And none of this made any difference to the kid who had no cause in making the situation and no say in how it played out.

Both of my parents were raised in intact marriages, but each of those marriages had their own difficulties and failures.  Still, they were marriages and it is certain that my parents had no firsthand experience in how a divorce would unfold.  Should they have stayed together?  I don’t know.

The terrible irony is that I see my parents’ choice being re-played in my own generation – kids who were raised in intact families who have themselves divorced.  I realize that each of their situations was unique and that I am unaware of the intricacies of their relationships.  But something deep within me makes me want to grab them by the shoulders and shake them, shouting “You have no idea what you are doing!”  To my parents this was new, uncharted terrain.  It isn’t any more.

I know many, many people who have divorced as adults.  Good people.  Some of them saw divorce as the only way out of an impossible situation.  Others had it done to them just as it was done to their children.  And there will always be situations where there is physical abuse, substance abuse or other factors which really do make divorce better and safer than a list of worse alternatives.  I do not judge these people.  And I do not judge my own parents.  See, this is what children of divorce experience: I am afraid to tell you how I feel for fear of how it is going to affect you.  This is not about blame.  And if you are one of those divorced adults, this is not about you.  It is, however, about expressing an idea that is highly discouraged in our modern society: that divorce really does affect the children.

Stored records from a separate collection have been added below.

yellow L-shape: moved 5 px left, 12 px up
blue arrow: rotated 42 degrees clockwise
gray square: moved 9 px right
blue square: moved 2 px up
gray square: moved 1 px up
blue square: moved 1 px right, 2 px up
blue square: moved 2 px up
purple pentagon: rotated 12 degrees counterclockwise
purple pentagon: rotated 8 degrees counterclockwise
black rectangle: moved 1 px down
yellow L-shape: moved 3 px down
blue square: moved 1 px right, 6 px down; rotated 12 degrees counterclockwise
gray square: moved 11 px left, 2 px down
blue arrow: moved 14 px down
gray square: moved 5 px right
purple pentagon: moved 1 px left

Since my days on the bleeding edge of divorce in middle America, the path taken in my family all those years ago has become distressingly common.  Parents, family, counselors, teachers, clergy and almost all of society tell us that “the kids will be fine.  They are resilient.  They will adapt.  It’s for the best.”  It is what I was told (expressly and by implication) and it is what kids are still being told today.  Oh I adapted, all right.  And kids adapt now.   But should they have to?  And does adapting make things better?

The book is nothing more than the sharings by ordinary people whose parents divorced.  Each respondent answered a series of questions and the book’s author did nothing more than to anonymize the participants and group those responses under each of the questions.  There is no attempt to craft a narrative or to make anyone adhere to a theme.

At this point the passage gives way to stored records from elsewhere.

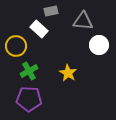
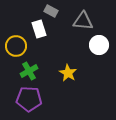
gray rectangle: rotated 40 degrees clockwise
white rectangle: rotated 30 degrees clockwise
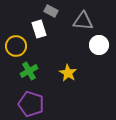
purple pentagon: moved 2 px right, 5 px down; rotated 15 degrees clockwise
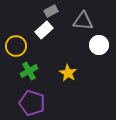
gray rectangle: rotated 56 degrees counterclockwise
white rectangle: moved 5 px right, 1 px down; rotated 66 degrees clockwise
purple pentagon: moved 1 px right, 1 px up
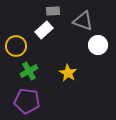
gray rectangle: moved 2 px right; rotated 24 degrees clockwise
gray triangle: rotated 15 degrees clockwise
white circle: moved 1 px left
purple pentagon: moved 5 px left, 2 px up; rotated 10 degrees counterclockwise
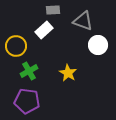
gray rectangle: moved 1 px up
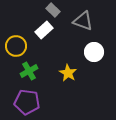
gray rectangle: rotated 48 degrees clockwise
white circle: moved 4 px left, 7 px down
purple pentagon: moved 1 px down
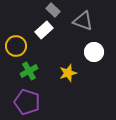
yellow star: rotated 24 degrees clockwise
purple pentagon: rotated 10 degrees clockwise
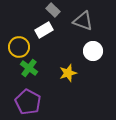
white rectangle: rotated 12 degrees clockwise
yellow circle: moved 3 px right, 1 px down
white circle: moved 1 px left, 1 px up
green cross: moved 3 px up; rotated 24 degrees counterclockwise
purple pentagon: moved 1 px right; rotated 10 degrees clockwise
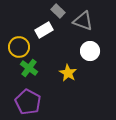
gray rectangle: moved 5 px right, 1 px down
white circle: moved 3 px left
yellow star: rotated 24 degrees counterclockwise
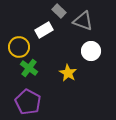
gray rectangle: moved 1 px right
white circle: moved 1 px right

One respondent’s analogy has stuck with me.  A family after a divorce is like each parent taking one of two separate, diverging paths.  Each of those parents rarely needs to navigate the rough, ever widening terrain between those paths.  Each continues along his or her path living life according to whatever choices he or she makes.  The children, however, will spend the rest of their lives hacking their way back and forth across those inhospitable landscapes, forced to do so because not doing so would cause great hurt to at least one of the parents whose love is so desperately needed.  Their childrens’ children will have to navigate that wilderness as well.

Holidays, births, deaths, and milestones in the lives of children and grandchildren all involve big decisions.  Even as I approached the age of sixty years, I suffered tremendous anxiety about situations where my mother and my stepmother would have to interact.  Both of them have been wonderful people whom I love deeply.  But my mother was mostly unable to move beyond deep hurts, hurts that showed themselves in unfortunate ways.  I felt a need to shield both of these dear women from being placed in a situation that must have been terribly uncomfortable for each of them in differing ways.  How horrible is it that I feel a sense of relief that my mother’s decline and death has eliminated the angst that always accompanied family celebrations?

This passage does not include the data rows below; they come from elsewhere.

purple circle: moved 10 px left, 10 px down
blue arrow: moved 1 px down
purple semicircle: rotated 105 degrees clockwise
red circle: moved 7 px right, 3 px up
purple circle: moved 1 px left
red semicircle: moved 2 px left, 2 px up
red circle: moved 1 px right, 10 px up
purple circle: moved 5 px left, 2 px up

This post has taken multiple months and sittings to write because I could never stay at it long enough to finish.  Years, actually, because I read the book shortly after its publication in mid 2017.  Like a diver starved of air after surfacing from underwater, I could only say submerged in these feelings for so long before needing to break away from them and breathe deeply of the fresh air that accompanies virtually any other person, place or thing.  Even after finishing the piece it has sat among many half-developed drafts because I have been afraid to share these deeply personal feelings.  Perhaps this is because of that one single, frightening message that still rings out in my head as it does in the heads of so many other victims of divorce: “This would never have happened if there wasn’t something wrong with you”.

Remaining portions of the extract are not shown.